The Second Coming, WB Yeats
My first wage-packet, for a week's work riddling and bagging potatoes, was £6.50; the second week I got £6.50 and a 4 stone = 25kg bag of spuds. That was more than 40 years ago and money wasn't the same thing but 25kg was a lot of potatoes and it was a bit of a mixed blessing when I handed it up to my mother. My subsequent 'career' hasn't been notable for its forward planning or sense of direction: my working life would be better described as ragged series of lurches rather than a career. For one thing I've never had a permanent job: in a lifetime in science I've never had a contract longer than three years and have had two stop gap contracts of six weeks. I also had 15 months on The Dole between finishing 2x three year contracts in an English University and shifting to Dublin. Through the 1990s and until 2002, there was no obligation for employers in the Irish public service to pay a contribution to the pension of short-term employees, so there is a a gap of 13 years in my pension contributions. I've been continuously in employment in Ireland since 1990, so I've paid my 'stamps' and am entitled to the Old Age Pension after my 66th birthday. I see what my aged widowed father-in-law Pat the Salt has to live on, and it won't be all beer and skittles and chocolate biscuits if the state OAP is all I had to live on. I do have the six years of public service work paid into the University Superannuation Scheme USS in England; that means that I will get 6/80ths of my final salary (index-linked!) when I get to retirement age. As I was on the lowest possible "1b" academic pay-scale back then, that pension will be about enough for a Mars Bar each week.
I really enjoy my job at The Institute: every Monday morning I put on my happy face and try to encourage our students to push the frontiers of science. Nevertheless all things must pass and about a year ago I dropped in on HR to find out exactly when I'd be put out to grass and make room for someone younger, fitter and preferably with more X chromosomes to be a more realistic role model in/for science. I didn't get a straight answer, but the nice and efficient lady from Pensions asked if I wanted to consolidate my pension into a single pot. I looked dense, so she explained that, as I'd worked in other institutions in Ireland, I'd be getting dribs and drabs of fragments of pension from several sources and that might be bitty and inconvenient. If I gave her authorisation, she'd talk to her oppos in UCD and TCD to find out what I was owed.
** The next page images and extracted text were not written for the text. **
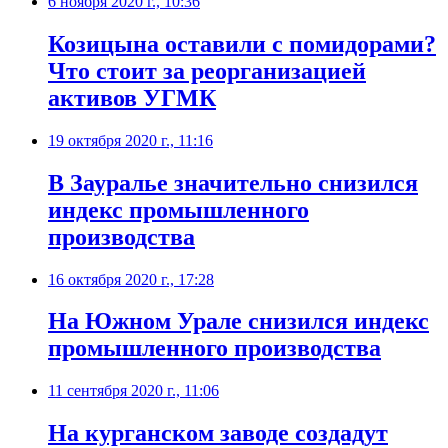
6 ноября 2020 г., 10:36
Козицына оставили с помидорами?
Что стоит за реорганизацией
активов УГМК
19 октября 2020 г., 11:16
В Зауралье значительно снизился
индекс промышленного
производства
16 октября 2020 г., 17:28
​На Южном Урале снизился индекс
промышленного производства
11 сентября 2020 г., 11:06
​На курганском заводе создадут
UCD got back to her with commendable promptness to say that I had a couple of years of pensionable service in their bank and a couple more where I could buy back a pension entitlement. I didn't understand this and asked if I had any choice. Mme Pension said I had no choice, so we agreed to amortize my salary by several €'00 over the next 5 months to pay off the debt to UCD and so acquire pension rights. I did a rough calculation to work out that I'd have to live for 5 years after the pension to make the transaction a netto win for me. That seemed likely given a great grand-mother of 103, grandmother of 108 and a mother still functional and independent at 96.
TCD [Formally known as The College of the Holy and Undivided Trinity of Queen Elizabeth near Dublin / Coláiste Thríonóid Naofa Neamhroinnte na Banríona Eilís gar do Bhaile Átha Cliath] were far more magisterial in their response - indeed we didn't hear anything for more than 6 months . . . then a lot of excuses and finally . . . an accounting. I owed TCD €29.72 and also had some fully paid up contributions. If I sent them a cheque for €29.72 they would send my pension rights to The Institute for consolidation. The cheque had to be made out to:
"The University of Dublin Trinity College (closed) Pension Scheme 2009"which is the longest payee name I've ever encountered - it didn't fit on the line available. The upshot is that between 2002 and 2012, I accumulated 5.034 years of service including the fragment bought for €29.72 a couple of weeks ago.
5.034 years? That final 4 seems spuriously accurate: a single day of service in 1/365 = 0.0027 while two days service is 0.0055. It looks as if TCD believes I finished my last day at lunchtime and they're damned-well not going to pay pension for the final afternoon on the assumption that I spent it in an alcoholic haze unfit to push a pram let alone push the frontiers of science. That's why they call her Trinity of the Generous Hand.